Виталик прочитал и засунул газету в самый малопосещаемый ящик. Шура, Шура, как ты добр! Надо выпить в память о тебе.

И выпил.

Сидя у костра на высоком — левом — берегу Ветлуги с обжигающими кружками черного чая в руках, как-то ночью они расслабленно слушали песню — внизу проплывал плот. Что это было? То ли «Милая моя, солнышко лесное», то ли «Пять ребят о любви поют», и никому из них, нахватанных в поэзии и довольно ехидных, не приходило в голову, что простенькие эти попевки опутывают их своей чувствительностью, замыкают в слезливый и простенький мирок, правда, с окошками — то Окуджава одолжит чем-то настоящим, то «Дон» (видимо, шотландский) с «Магдалиной» освежат, то Новелла Матвеева удивит. Виталик и в солидном возрасте похаживал на «Песни нашего века» — почувствовать единение с залом: «Возьмемся за руки, друзья…» И вослед митяевскому «лето — это маленькая жизнь» выборматывал оправдание другим временам года:

Исчезает с неба летняя просинь, Птицы раскричались — не скучайте, просят, За очками у тебя, гляжу, — осень, Осень — это маленькая жизнь.

Или:

О сю пору повелось — вьюга злится, Чуть проснешься — а уже пора ложиться, Славно хоть, что этому недолго длиться, Зима ведь — очень маленькая жизнь.

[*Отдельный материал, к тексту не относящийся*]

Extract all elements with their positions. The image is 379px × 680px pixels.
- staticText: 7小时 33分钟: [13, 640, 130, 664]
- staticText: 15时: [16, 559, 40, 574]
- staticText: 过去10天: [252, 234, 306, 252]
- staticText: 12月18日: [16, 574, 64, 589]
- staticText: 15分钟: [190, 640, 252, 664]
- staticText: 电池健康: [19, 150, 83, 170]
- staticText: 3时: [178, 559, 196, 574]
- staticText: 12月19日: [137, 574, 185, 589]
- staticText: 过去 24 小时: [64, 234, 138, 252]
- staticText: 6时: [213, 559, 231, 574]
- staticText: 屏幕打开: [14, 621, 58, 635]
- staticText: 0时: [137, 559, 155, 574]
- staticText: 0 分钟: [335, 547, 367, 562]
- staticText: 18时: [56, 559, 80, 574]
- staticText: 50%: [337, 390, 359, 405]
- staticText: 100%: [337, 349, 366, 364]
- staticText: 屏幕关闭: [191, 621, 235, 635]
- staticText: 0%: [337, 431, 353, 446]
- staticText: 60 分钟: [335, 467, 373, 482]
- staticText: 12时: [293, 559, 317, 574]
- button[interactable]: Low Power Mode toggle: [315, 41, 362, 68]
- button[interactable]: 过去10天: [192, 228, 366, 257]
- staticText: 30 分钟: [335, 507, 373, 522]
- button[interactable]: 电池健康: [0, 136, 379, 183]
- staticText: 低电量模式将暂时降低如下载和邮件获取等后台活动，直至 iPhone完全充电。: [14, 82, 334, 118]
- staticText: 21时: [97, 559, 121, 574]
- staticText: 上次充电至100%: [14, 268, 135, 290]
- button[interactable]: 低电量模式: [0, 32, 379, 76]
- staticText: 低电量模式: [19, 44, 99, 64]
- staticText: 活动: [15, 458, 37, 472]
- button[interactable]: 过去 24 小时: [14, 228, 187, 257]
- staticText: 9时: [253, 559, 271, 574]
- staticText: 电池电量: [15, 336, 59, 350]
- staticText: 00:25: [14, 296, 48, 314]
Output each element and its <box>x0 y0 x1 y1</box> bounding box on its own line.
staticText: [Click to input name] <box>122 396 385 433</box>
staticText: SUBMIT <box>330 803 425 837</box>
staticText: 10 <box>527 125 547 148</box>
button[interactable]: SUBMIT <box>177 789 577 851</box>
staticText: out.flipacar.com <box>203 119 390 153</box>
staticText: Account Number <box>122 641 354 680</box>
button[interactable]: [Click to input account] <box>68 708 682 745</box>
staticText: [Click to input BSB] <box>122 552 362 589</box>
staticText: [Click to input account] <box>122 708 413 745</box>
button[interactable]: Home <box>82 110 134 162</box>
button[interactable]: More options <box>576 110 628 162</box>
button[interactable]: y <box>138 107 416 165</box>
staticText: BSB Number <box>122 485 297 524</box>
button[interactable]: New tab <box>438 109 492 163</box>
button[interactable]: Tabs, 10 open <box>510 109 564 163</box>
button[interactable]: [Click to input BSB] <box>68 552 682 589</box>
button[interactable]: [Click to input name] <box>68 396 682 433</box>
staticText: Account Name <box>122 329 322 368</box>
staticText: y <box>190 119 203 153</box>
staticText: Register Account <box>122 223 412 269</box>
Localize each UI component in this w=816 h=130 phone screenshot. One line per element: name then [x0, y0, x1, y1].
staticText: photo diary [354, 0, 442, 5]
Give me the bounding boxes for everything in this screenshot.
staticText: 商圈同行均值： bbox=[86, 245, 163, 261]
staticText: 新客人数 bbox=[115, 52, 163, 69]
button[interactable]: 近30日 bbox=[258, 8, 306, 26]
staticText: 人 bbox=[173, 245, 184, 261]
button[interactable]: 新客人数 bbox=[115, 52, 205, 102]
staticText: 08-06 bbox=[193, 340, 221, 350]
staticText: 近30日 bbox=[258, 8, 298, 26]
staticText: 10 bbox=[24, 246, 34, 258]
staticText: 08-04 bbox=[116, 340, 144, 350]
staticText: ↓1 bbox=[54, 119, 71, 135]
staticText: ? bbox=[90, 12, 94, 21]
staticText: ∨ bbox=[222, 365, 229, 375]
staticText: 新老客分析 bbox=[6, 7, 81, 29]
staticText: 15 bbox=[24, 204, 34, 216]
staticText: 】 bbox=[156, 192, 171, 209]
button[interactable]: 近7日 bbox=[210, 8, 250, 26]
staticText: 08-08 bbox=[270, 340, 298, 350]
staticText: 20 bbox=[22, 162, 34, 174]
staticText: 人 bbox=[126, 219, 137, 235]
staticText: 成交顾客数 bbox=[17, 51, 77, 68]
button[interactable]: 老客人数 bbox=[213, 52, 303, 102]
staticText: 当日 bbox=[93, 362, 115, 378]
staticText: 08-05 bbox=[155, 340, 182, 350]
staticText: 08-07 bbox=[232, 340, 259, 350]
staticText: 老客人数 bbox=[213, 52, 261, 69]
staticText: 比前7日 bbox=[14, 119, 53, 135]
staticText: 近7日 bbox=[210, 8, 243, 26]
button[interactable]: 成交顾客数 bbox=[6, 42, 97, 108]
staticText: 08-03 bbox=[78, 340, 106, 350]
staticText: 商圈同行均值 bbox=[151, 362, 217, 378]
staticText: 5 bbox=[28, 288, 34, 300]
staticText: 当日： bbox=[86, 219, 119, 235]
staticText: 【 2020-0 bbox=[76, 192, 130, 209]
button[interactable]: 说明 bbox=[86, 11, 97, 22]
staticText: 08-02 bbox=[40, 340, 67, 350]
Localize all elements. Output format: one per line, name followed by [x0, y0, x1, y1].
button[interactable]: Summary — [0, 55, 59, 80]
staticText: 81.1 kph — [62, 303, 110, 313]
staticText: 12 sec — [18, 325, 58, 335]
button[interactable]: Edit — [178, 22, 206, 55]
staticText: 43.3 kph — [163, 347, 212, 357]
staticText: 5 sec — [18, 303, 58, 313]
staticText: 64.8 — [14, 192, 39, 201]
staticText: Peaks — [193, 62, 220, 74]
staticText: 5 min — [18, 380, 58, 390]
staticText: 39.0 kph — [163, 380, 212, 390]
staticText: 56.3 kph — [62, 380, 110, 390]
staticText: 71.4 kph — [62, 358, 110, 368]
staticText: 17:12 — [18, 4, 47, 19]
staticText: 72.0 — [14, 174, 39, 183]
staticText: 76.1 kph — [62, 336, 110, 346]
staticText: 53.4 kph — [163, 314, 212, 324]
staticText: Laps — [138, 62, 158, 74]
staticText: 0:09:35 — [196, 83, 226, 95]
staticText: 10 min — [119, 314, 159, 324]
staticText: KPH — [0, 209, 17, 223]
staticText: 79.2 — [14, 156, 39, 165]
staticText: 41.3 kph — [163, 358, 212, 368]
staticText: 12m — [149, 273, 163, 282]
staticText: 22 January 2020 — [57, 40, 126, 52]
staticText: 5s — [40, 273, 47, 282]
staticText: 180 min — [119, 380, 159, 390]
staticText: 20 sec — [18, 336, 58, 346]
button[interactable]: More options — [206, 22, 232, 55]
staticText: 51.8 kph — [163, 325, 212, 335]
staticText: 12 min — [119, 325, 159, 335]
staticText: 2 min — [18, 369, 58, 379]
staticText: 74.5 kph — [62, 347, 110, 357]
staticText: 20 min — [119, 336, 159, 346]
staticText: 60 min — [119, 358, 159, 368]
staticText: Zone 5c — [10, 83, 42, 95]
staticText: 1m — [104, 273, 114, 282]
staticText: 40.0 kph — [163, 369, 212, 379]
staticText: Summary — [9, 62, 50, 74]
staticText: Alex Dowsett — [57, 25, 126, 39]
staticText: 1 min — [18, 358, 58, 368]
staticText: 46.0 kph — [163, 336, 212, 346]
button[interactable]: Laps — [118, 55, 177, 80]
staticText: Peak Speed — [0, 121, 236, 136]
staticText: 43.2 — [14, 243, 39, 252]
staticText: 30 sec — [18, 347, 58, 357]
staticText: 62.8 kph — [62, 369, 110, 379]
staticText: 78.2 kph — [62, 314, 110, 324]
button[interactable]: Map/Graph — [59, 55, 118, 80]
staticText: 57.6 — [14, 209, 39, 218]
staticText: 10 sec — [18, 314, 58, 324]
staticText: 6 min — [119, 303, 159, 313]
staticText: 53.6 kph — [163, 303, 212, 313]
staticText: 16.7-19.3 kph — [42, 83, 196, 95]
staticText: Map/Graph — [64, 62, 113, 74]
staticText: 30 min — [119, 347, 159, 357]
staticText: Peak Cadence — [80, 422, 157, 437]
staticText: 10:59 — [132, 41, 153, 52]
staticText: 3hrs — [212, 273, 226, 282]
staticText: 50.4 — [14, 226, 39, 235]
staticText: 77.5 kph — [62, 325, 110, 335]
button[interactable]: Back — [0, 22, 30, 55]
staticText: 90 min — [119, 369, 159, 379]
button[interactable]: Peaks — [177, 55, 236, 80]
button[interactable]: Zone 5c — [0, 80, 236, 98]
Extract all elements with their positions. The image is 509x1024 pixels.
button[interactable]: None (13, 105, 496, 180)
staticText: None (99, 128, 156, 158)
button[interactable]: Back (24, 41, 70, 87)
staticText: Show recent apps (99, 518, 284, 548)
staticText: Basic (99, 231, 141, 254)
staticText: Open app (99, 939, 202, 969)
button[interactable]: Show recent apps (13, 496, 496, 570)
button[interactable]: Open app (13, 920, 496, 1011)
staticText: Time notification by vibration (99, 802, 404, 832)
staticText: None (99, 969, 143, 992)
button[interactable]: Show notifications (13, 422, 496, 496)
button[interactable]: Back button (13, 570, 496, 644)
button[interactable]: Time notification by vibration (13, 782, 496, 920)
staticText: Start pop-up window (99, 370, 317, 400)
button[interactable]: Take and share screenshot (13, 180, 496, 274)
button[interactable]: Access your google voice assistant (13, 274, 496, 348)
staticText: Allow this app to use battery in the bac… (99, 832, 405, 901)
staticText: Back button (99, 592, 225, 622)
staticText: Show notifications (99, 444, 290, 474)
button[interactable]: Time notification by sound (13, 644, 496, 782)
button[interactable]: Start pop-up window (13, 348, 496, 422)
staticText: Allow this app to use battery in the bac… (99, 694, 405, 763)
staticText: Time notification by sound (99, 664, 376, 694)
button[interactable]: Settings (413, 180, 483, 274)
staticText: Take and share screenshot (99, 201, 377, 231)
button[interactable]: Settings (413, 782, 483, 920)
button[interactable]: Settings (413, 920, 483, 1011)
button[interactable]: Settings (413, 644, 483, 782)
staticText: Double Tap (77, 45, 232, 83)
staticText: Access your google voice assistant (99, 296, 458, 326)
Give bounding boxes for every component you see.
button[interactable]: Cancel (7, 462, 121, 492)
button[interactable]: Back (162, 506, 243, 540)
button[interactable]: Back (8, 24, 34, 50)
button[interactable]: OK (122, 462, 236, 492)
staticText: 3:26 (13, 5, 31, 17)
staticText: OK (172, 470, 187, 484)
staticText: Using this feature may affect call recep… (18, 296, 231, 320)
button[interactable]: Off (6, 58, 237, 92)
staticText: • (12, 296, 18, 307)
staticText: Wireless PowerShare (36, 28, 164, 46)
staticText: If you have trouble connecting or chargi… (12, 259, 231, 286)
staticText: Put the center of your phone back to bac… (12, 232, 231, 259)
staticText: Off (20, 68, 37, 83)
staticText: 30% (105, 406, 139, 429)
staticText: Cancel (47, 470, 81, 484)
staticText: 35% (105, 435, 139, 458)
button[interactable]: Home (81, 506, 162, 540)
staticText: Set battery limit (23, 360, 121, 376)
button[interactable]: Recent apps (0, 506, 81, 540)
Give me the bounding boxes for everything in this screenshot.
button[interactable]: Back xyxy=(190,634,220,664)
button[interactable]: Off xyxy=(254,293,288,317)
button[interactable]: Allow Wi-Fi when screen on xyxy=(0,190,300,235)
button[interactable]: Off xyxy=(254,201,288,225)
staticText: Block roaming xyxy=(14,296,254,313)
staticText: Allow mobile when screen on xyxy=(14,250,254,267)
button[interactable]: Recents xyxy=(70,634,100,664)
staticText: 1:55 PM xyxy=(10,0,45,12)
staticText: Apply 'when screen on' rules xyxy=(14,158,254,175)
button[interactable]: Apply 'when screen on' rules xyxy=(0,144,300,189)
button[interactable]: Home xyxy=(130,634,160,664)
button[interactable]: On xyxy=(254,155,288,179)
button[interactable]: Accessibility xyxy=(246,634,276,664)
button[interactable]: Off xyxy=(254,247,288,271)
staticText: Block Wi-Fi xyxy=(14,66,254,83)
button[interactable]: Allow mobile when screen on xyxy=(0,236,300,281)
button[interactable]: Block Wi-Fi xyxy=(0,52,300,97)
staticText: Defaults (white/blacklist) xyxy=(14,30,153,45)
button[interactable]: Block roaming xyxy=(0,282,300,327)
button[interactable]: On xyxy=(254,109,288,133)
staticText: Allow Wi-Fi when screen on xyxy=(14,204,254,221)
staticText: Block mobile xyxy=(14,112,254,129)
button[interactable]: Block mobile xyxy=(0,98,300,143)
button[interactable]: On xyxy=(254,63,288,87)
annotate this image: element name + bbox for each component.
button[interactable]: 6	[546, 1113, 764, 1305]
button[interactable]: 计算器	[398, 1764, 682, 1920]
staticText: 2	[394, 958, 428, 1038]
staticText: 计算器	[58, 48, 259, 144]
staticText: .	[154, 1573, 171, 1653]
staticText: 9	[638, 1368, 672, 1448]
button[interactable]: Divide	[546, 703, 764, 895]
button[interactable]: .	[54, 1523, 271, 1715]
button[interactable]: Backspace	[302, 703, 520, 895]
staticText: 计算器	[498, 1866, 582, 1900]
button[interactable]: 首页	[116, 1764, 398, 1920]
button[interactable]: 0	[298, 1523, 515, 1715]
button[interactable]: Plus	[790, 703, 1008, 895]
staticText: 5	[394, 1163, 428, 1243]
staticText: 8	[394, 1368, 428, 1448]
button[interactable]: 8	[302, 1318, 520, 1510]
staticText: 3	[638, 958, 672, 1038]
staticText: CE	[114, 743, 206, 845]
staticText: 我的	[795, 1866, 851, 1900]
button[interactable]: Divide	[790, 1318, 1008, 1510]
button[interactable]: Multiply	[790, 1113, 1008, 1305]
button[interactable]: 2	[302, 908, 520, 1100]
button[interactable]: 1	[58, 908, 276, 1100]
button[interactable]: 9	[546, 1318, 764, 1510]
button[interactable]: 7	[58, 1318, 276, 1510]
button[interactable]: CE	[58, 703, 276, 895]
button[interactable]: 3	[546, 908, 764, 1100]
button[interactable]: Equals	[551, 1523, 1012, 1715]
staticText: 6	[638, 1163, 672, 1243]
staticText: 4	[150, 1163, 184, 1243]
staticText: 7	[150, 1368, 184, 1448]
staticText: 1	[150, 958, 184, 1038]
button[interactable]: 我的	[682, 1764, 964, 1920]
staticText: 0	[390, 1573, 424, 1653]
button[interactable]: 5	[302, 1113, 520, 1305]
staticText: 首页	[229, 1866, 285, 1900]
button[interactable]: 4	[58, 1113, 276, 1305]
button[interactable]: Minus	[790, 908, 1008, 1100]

Но чуял Виталик, чуял и тогда передозировку ювенильных соплей в бродяжьих душах, бетховенских сонатах и самых умных книгах, хранимых в рюкзаках, и это жутко мешало мазохистски упиваться страданьями под сладкий чай, комариный писк и вкусную «дукатину».

Так вот, Карпаты, турбаза, палатка. Они ее все-таки поставили. Ночь была прохладная, оделись потеплее, для простора выставили рюкзаки наружу — особенно мешал Виталиков, щегольской чешский с каркасом и ярко-желтыми лямками. Покурили и легли.

Рассвет подымался, угрюмый и серый… Кто это? Светлов? Уткин? Не важно — все было не так. Рассвет разгорался хрустален и ясен, на землю счастливую пала роса, и мир ото сна пробуждался прекрасен, готовый явить нам свои чудеса. Взглянуть на чудеса первым выполз из палатки Виталик. И правда, красиво. Зеленые склоны, ущелье, водопадик и проч. — все в наличии. Не хватало только рюкзаков. Со всей амуницией, провизией, фотоаппаратом и деньгами — они исчезли, растаяли, покинули их.

— М-да, — сказал Алик, разбуженный Виталиком, и был, вероятно, прав.

— Ептыть, — сказал Володя, разбуженный Аликом, и был, видимо, не далек от истины.

Полвеком позже все разнообразие охвативших их чувств нашло бы отражение в емком слове «блин», но в те далекие времена этого междометия еще не существовало.

— А в этом что-то есть, — сказал Виталик.

— В том, что у нас ничего нет? — спросил Алик.

— Диалектики херовы, — встрял Володя в дискуссию с неожиданной энергией. — Давай милицию вызывать.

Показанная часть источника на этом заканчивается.